Changes In Condominium Financing

The condominium segment of the nation’s ailing housing market has been especially hard hit by defaults and declining values. Mortgage loans on condominiums are generally viewed by lenders as more problematic than for single family homes because foreclosures on a few units can affect the entire condominium project, and monthly HOA fees can become difficult to collect from individual unit owners who fall behind on payment, thereby negatively impacting the vitality of the condominium project.

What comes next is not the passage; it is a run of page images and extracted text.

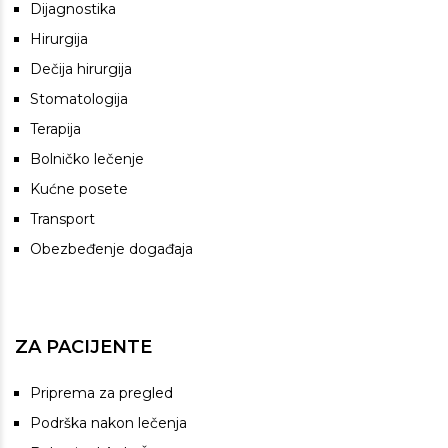
Dijagnostika
Hirurgija
Dečija hirurgija
Stomatologija
Terapija
Bolničko lečenje
Kućne posete
Transport
Obezbeđenje događaja
ZA PACIJENTE
Priprema za pregled
Podrška nakon lečenja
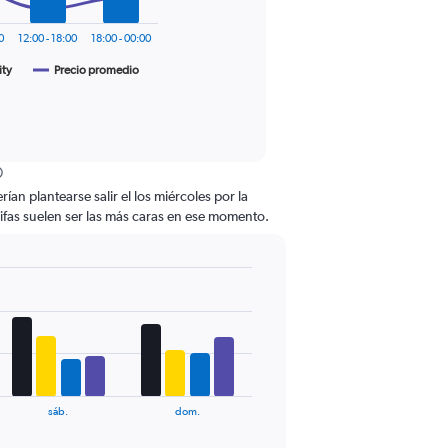
0
12:00 - 18:00
18:00 - 00:00
ity
Precio promedio
 plantearse salir el los miércoles por la
arifas suelen ser las más caras en ese momento.
sáb.
dom.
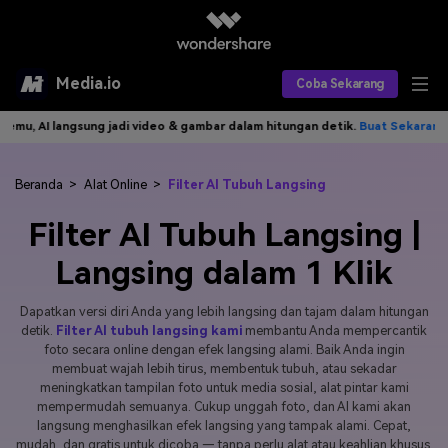
Media.io
Coba Sekarang
gsung jadi video & gambar dalam hitungan detik.
Buat Sekarang>>
Tuli
Alat AI
Produk AI
AI Video
Beranda
>
Alat Online
>
Filter AI Tubuh Langsing
Filter AI Tubuh Langsing |
Efek AI
AI Gambar
Asisten Video AI
Langsing dalam 1 Klik
AI Audio
Sumber Daya
Editor Video AI
Efek Video
Dapatkan versi diri Anda yang lebih langsing dan tajam dalam hitungan
Editor Gambar AI
Harga
Efek Foto
Model AI yang Didukung
detik.
Filter AI tubuh langsing kami
membantu Anda mempercantik
foto secara online dengan efek langsing alami. Baik Anda ingin
Editor Audio AI
TOP
membuat wajah lebih tirus, membentuk tubuh, atau sekadar
Veo3
Panduan Pengguna
Apa yang Baru
meningkatkan tampilan foto untuk media sosial, alat pintar kami
Find More Solutions >>
mempermudah semuanya. Cukup unggah foto, dan AI kami akan
langsung menghasilkan efek langsing yang tampak alami. Cepat,
mudah, dan gratis untuk dicoba — tanpa perlu alat atau keahlian khusus.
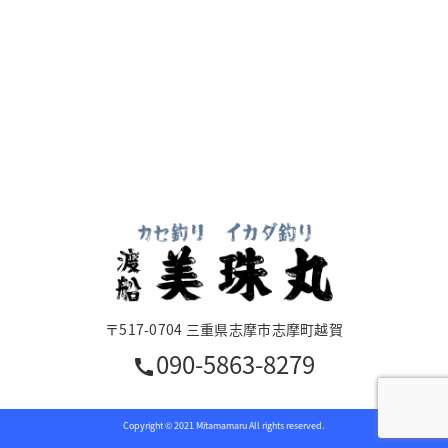
〒517-0704 三重県志摩市志摩町越賀
090-5863-8279
call
Copyright © 2021 Mitamamaru All rights reserved.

“Fannie Mae” (FNMA) and “Freddie Mac” (FHLMC) have responded to this reality by implementing stricter loan origination and underwriting guidelines. Since these organizations purchase the vast majority of residential mortgages made by primary lenders, they are critical sources of liquidity in the mortgage market, and it is imperative for lenders, homeowners associations and owners, purchasers and sellers of condominium units to understand and follow their criteria. Summary of condominium loan guideline changes The   following non-exhaustive list is illustrative of the new guidelines:

  • No more than 10% of a project can be owned by a single entity. This is intended to reduce the risk of multiple defaults in the same project, but it will be problematic for newer projects with several unsold units still owned by the developer.
  • No more than 20% of the total square footage can consist of non-residential space. Many newer projects are “mixed-use” projects with retail and commercial space at street level, and prospective purchasers will have difficulty obtaining a loan if this requirement is not waived by the lender.
  • For “new” construction or condominium conversions (projects where fewer than 90% of units have been sold, are not completed, are subject to phasing or if the homeowners association has not been turned over to unit owners) at least 70% of the units must be under contract to be used as the buyer’s principal residence or second home. For established projects, at least 51% of the units must be used as the owners’ primary or second home. These rules are designed to reduce the number of investment buyers.
  • To ensure their financial health, homeowners associations must designate at least 10% of their budgeted income for replacement reserves and have a budget line item for the deductible on the master insurance policy. If the budget and assessments are inadequate to cover deferred maintenance of the common areas or to pay insurance deductibles, the project will suffer and the value of the units will decrease.
  • No more than 15% of the total number of units in a project can be more than 30 days past due in homeowner association assessment payments. This policy is particularly problematic for projects with several foreclosures and owners who have fallen behind on assessment payments. Additionally, developers who do not pay the assessments on unsold units risk disqualifying the financing for sales of units to prospective buyers.
  • Fidelity insurance, which protects the homeowners association from losses resulting from fraud, embezzlement, and dishonesty by those who handle association funds, is required for new and established projects with 20 or more units.
  • Prospective unit owners must now obtain a condo-owners insurance policy with “walls-in-coverage,” otherwise known as an “HO-6” policy, for at least 20% of the unit’s appraised value. This requirement is excepted, however, if the homeowners association’s policy provides this coverage. Prior guidelines only required lenders to verify that a homeowners association carried hazard insurance to cover fixtures, equipment, and other personal property inside individual units.
  • Projects where the seller is offering certain incentives, such as contributions of future homeowners association assessments, principal and interest abatements, or other concessions/ contributions that are not disclosed on the HUD-1 Settlement Statement, are now ineligible for purchase by Fannie Mae.
  • For new projects with more than four units, the legal documentation, such as the Declaration or Master Deed and HOA by-laws, must be prepared in accordance with state law and must contain certain critical provisions such as notice-and-consent rights to lender/ mortgagees regarding condemnation/ casualty events, lapses in insurance coverage, or proposed changes to legal documentation or project status. Even for spot-loan approvals, lenders will look for well prepared legal documentation that provides the lender with such rights.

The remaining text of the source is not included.